> _What is required_
Exercise in exact copying: restate word for word only the lines below from the one containing "Events / Exhibition" through the one containing "ucial em levar", omitting any pictures.

Page-level text extractions:
● ● ●

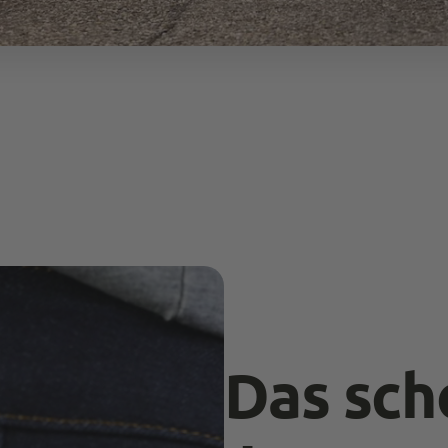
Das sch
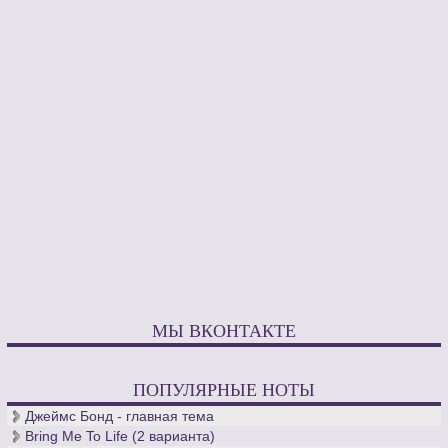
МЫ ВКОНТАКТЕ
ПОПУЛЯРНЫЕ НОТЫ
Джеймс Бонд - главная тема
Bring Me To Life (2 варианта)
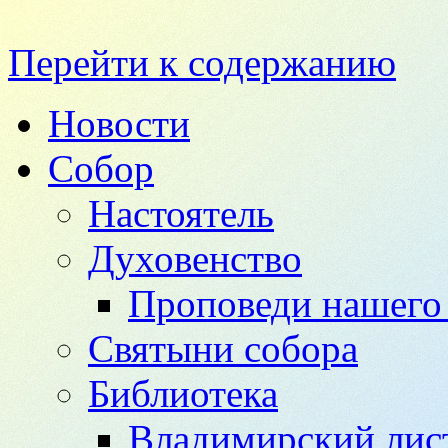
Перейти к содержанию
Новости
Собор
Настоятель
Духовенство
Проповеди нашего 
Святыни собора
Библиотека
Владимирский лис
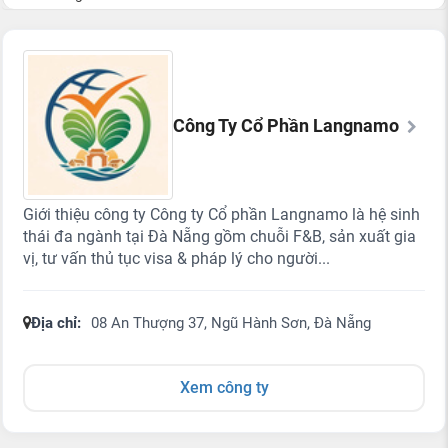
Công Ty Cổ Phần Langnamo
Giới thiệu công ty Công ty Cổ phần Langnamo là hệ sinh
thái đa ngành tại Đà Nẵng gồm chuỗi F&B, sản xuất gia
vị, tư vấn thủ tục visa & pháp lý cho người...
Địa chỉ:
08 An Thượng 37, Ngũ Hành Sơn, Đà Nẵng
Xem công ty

● ● ●

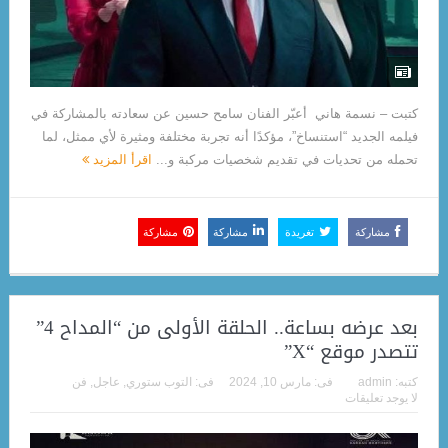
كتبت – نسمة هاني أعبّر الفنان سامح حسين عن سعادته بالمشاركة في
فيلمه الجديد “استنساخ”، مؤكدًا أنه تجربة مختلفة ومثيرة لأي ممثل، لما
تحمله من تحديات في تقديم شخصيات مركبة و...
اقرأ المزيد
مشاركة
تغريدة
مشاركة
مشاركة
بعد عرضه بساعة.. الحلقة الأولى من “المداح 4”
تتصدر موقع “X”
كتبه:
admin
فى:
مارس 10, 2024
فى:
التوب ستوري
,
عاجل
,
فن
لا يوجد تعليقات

● ● ●

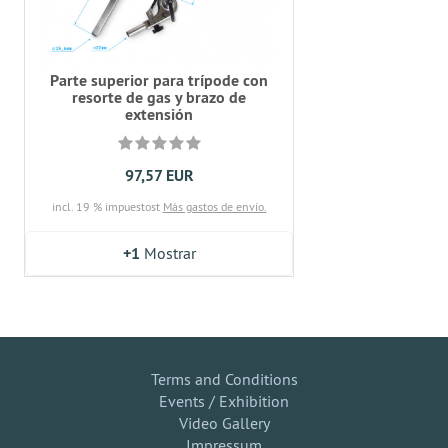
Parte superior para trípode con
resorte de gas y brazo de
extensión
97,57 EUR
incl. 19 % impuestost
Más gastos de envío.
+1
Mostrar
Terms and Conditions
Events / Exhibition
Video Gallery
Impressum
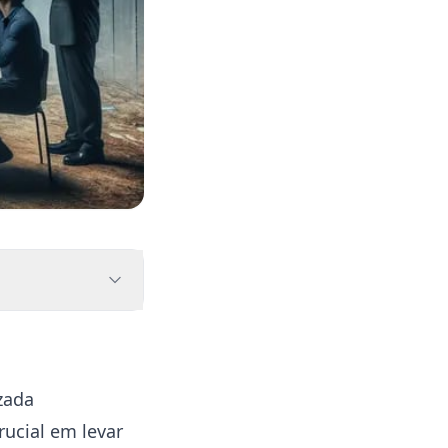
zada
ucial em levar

● ● ●

> _Exercise result_
Events / Exhibition
Video Gallery
Impressum
zada
ucial em levar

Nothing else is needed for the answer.